Tidak berapa lama kemudian, suara denting khas terdengar, menandakan jika s'mores mereka sudah bisa dikeluarkan dari microwave. Dengan hati-hati, Setra mengeluarkan loyang dari dalam microwave dan menempatkannya di atas tray yang sudah disiapkan. Mereka membawa s'mores ukuran besar itu ke ruang tengah, memberi kesempatan pada Jo, Arkais dan Lucio untuk ikut mencicipinya. Awalnya, Sabda jelas menolak, bertingkah serupa bangsawan yang haram hukumnya duduk berdekatan dengan Jo, Arkais dan Lucio yang bisa jadi dianggapnya setingkat dengan rakyat jelata. Namun Eden memaksa, sehingga cowok itu tidak punya pilihan lain. Suasana tegang perlahan mencair dan tanpa Eden sadari, mereka sudah sibuk mengobrol seru sambil sesekali mengomentari adegan serial Netflix yang sedang tayang di televisi.

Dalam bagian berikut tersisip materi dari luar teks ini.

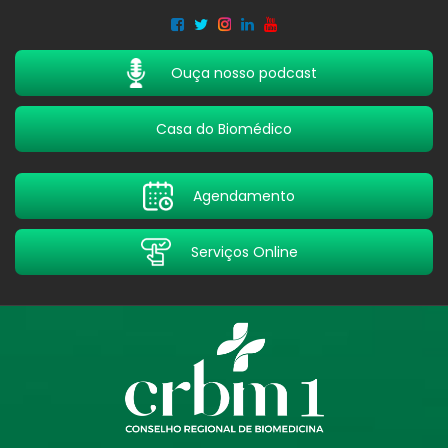
Acessar
Acessar
o
a
conteúdo
navegação
Ouça nosso podcast
Casa do Biomédico
Agendamento
Serviços Online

Hujan baru reda menjelang pukul sembilan malam, jadi mau tidak mau, meski tidak suka mengendarai taksi atau transportasi apa pun yang sifatnya individual, Eden dan Sabda sepakat untuk pulang menggunakan jasa taksi online.

"Jangan khawatir, gue bakal antar lo ke rumah lo dulu." Sabda berkata begitu usai memesan taksi online dan driver yang bersangkutan sudah mengonfirmasi jika dia sedang dalam perjalanan.

"Gue nggak khawatir!"

"Nggak khawatir tapi ngunyel-ngunyel tangan sendiri melulu dari tadi."

"Nggak ngunyel-ngunyel!" Eden membantah sewot.

"Terus kenapa? Dingin? Kalau dingin, ya ke sini!"

"Idih, apa banget."

"Loh, lo sendiri yang kemarin-kemarin bilang kalau gue termos pribadi lo."

"Jadi lo terima-terima aja disamain sama termos?"

"Nggak gitu juga. Cuma—"

"Cieeee... cuma apa nih, Sabby?" Eden malah mendapat ide mengejek Sabda dan sesuai tebakannya, wajah Sabda langsung memerah.

"Setop ledek-ledekin gue!"

"Kalau gue nggak mau?"

"Kalau lo nggak mau—"

"Nggak ada Rasi, Eden pun jadi." Komentar Setra yang berjalan memasuki ruang depan dengan sebuah kotak makanan terbungkus kain membuat perdebatan Eden dan Sabda terhenti. "Debat terus. Udah kayak Tom and Jerry aja."

Sabda tak menjawab, terlalu sibuk cemberut sambil melipat tangan dan buang muka.

"Ah ya, ini... nanti tolong dikasih ke Rasi ya?"

Ucapan Setra sukses membuat Sabda tersentak sedikit, lalu mengernyit pada bungkusan yang cowok itu sodorkan padanya. "... hng... oke."

Setra tersenyum tipis, memandang pada adiknya dengan lekat selama beberapa saat, lantas tangannya terangkat begitu saja. Semula, Setra berniat membetulkan scarf Sabda, namun pada saat-saat terakhir sebelum tangannya menyentuh scarf adiknya, dia malah ragu. Akhirnya, tangan Setra malah jatuh di bahu Sabda. Dia menepuknya beberapa kali, lalu meremasnya perlahan.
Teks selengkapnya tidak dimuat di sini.